We will gather each Lord’s Day at 10:30 am via Facebook Live.  This stream will be simulcast both to our River City ARP Facebook page as well as to the Pottsville ARP Facebook page (Lord willing).   If there are technical issues, the video will be posted on YouTube for later viewing.

The service will be simple.   We will have a call to worship and response, I will lead us through our confession of sin, assurance of pardon, and confession of faith.  Then we will share a time of teaching.  Our service will conclude with a pastoral prayer, the Lord’s Prayer and then the Benediction.

I will email a full order of service each week which includes the lyrics to some of the songs included on the YouTube playlist.   You may listen to these or sing them together in your home gathering.  We will not sing them together via the live stream.

Of course, some elements of gathering are hard to reproduce as we practice social distancing: fellowship, service, and giving.

Experience fellowship through the means of virtual communication.   Take time to revive the old custom of writing letters and cards to one another.  And, of course, use all the modern means God has given us.  

Serve one another.  Find out what others need.   You may be surprised by the needs of others.  Need for conversation, need for encouragement and of course practical needs.

Continue or begin your faithful giving by giving online or for other options go to the Giving link on our website.
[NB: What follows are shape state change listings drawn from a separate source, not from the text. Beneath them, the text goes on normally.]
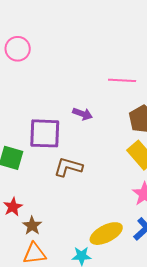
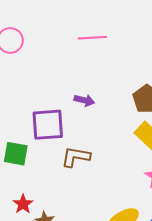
pink line: (122, 80) -> (92, 38), moved

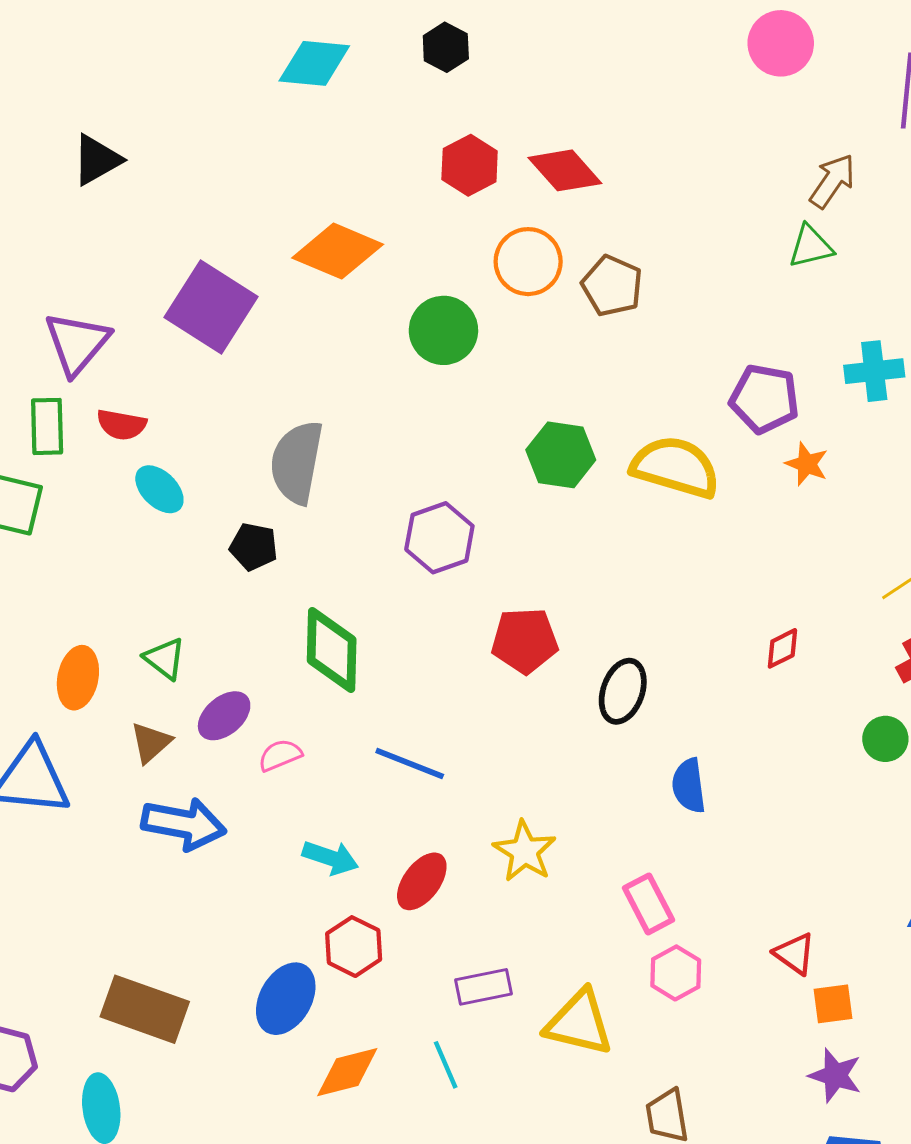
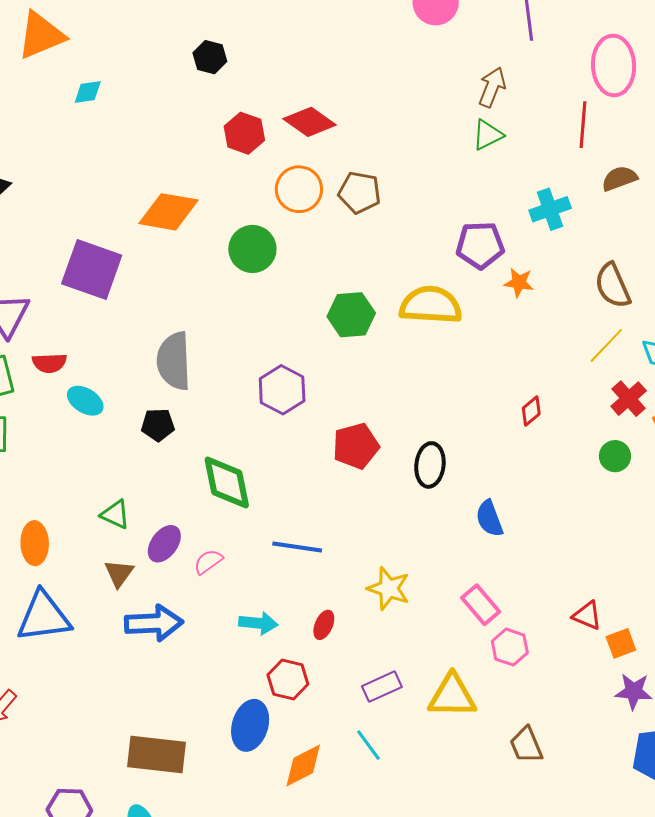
cyan diamond: (314, 63) -> (88, 92), moved, size x0.6
orange ellipse: (78, 678) -> (35, 543), moved
red ellipse: (422, 881) -> (324, 625), size x0.7

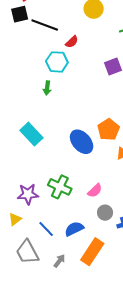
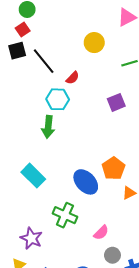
black line: (45, 25) -> (44, 61), turned 32
green arrow: (47, 88) -> (48, 127), size x1.5
green cross: (60, 187) -> (65, 215), moved
purple star: (28, 194) -> (31, 238), turned 30

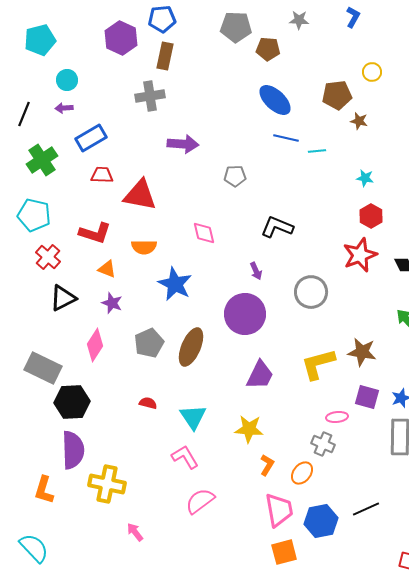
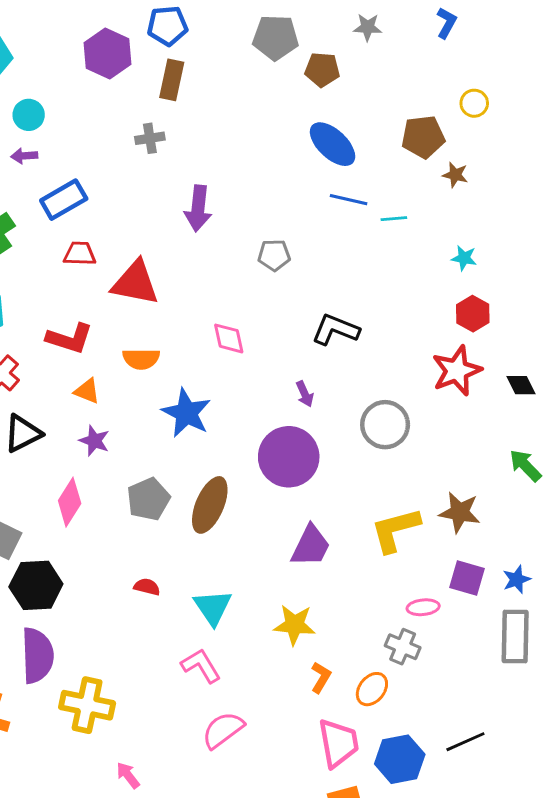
gray cross: (150, 96) -> (150, 138), size x0.7
purple arrow: (183, 144) -> (198, 208), turned 92

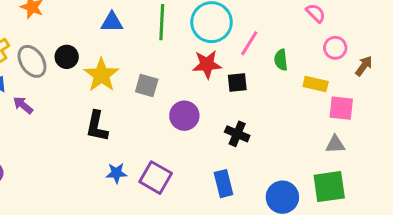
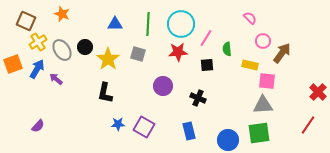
brown arrow: (364, 66) -> (282, 53), size x1.5
black square: (237, 82) -> (207, 65), moved
gray square: (147, 86) -> (138, 54), moved
gray triangle: (335, 144) -> (263, 105), size x1.5

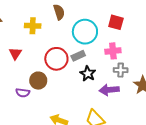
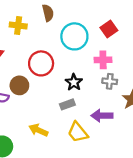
red square: (116, 22) -> (109, 29), turned 35
gray rectangle: (78, 56) -> (67, 104), moved
purple arrow: (109, 90) -> (102, 116), moved

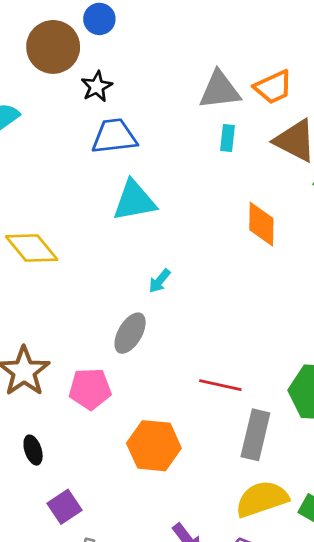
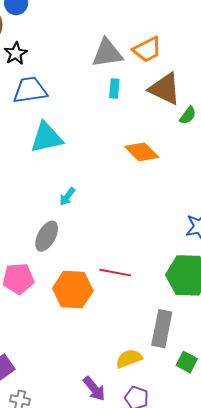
orange diamond: (261, 224) -> (142, 152), turned -44
gray rectangle: (255, 435) -> (162, 329), moved
orange hexagon: (154, 446) -> (73, 289), moved
yellow semicircle: (262, 499) -> (129, 359), moved, size x0.7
But if you prefer, you can either:

  1. Mail your tithes and offerings to:  River City ARP Church c/o Matt Wylie, PO Box 156, Pottsville, AR 72858 or
  2. Set up “Bill Pay” from your online banking to send a check to the address above.

One of the remarkable things about the church is that it is a community that creates culture, it is not a community created by culture.  It thrives and flourishes in every place, in every people and in every language.   It transcends its circumstances and creates community and culture no matter what soil it is planted in.   God has placed us here as the church in a very unique time in our history.   Graciously He has also given us remarkable means to express our community as the Church in a way that enables us to meet together even when we are not together.  

This pandemic will end.  When it does, some things will go back to the way they were before, but in God’s providence, there will be many things we learn from this trial about living life together and about engaging our world with the gospel that will change us as the Church.   Now is not the time for fear, but a time for worship.   I look forward to seeing you here, online, this Lord’s Day at 10:30.